Joking or not, I pretty much completely disagree with Tony’s post, but I’ll just comment on one part: beauty.
I actually find beauty a fascinating subject. It’s easy for Christians to say that caring about beauty is vanity or a bad thing, but that’s simplistic and wrong. The Bible uses the words beauty and beautiful at times in a positive way. And we have a bunch of worship songs nowadays that bandy about “beauty” and “beautiful”. So it can’t be that beauty itself is bad. It’s just more we should have the right criteria for beauty, which is I guess inner character.
What’s interesting to me, and I’ve written about it before, but there are standards of beauty in science. Biologists might think of the interplay of biological functions as beautiful. I think when the structure of DNA was discovered, it was described as beautiful. Even mathematicians and computer scientists have standards of beauty, but we use words like elegant, for example as applied to a proof or algorithm. In any case, if you think about it, the concept of beauty is a really pervasive value in life, and that’s really interesting.
Anyway, from the random stuff I’ve read through the years, I believe that in general, people’s standards of beauty stem from 2 criteria – health and average. The health thing everyone always mentions, nowadays often in an evolutionary context. But yeah, what makes you seem healthy is attractive. Like no pimples. Being tall. Nowadays, being thin is seen as healthy, so that’s attractive. In times past, the opposite was true, thinness was a sign of sickliness, so they valued more filled out frames.
The other criteria is the average. Newsweek had an issue on this years ago. But there were a bunch of studies that showed that while we think that we value extreme features as attractive, the opposite is actually true – we value the average. The closer a feature (or face) is to the average, the more attractive it is. It’s actually a really interesting result.

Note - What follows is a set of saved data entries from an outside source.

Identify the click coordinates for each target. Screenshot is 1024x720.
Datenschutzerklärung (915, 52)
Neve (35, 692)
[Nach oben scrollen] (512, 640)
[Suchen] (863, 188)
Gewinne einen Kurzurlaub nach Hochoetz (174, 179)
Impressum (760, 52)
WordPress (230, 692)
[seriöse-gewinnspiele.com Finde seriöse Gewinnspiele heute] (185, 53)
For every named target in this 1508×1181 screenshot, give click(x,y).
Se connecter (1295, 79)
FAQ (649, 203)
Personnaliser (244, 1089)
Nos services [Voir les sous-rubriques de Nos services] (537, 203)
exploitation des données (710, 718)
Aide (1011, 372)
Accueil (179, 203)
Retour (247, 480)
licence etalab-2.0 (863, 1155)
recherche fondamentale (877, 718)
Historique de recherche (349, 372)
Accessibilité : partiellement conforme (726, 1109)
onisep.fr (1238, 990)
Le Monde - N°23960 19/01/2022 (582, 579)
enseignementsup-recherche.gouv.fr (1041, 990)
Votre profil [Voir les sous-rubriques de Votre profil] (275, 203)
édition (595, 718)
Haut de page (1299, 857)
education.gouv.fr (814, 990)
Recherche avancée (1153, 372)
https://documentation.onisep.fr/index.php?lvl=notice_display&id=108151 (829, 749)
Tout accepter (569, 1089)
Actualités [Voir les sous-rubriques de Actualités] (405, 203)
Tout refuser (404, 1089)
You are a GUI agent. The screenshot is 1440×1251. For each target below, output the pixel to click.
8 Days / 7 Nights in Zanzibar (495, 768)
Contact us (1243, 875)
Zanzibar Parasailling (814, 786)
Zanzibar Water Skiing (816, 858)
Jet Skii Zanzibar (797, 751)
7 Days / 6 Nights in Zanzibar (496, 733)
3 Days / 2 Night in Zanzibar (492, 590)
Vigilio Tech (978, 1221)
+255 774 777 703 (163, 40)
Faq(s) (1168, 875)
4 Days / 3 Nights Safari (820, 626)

So that’s why we often (not always) think of people of mixed races as attractive. Their features are closer to the average of what we see. It’s also probably why white people who are tan are thought of as more attractive, same with light-skinned black people.
My point: I don’t think Asian women’s standards of beauty are based on trying to be Western, at least fundamentally. It’s more, Western influence has changed the perception of what’s “average”, and at heart, that’s what most people base beauty on, at least subconsciously. That’s my theory.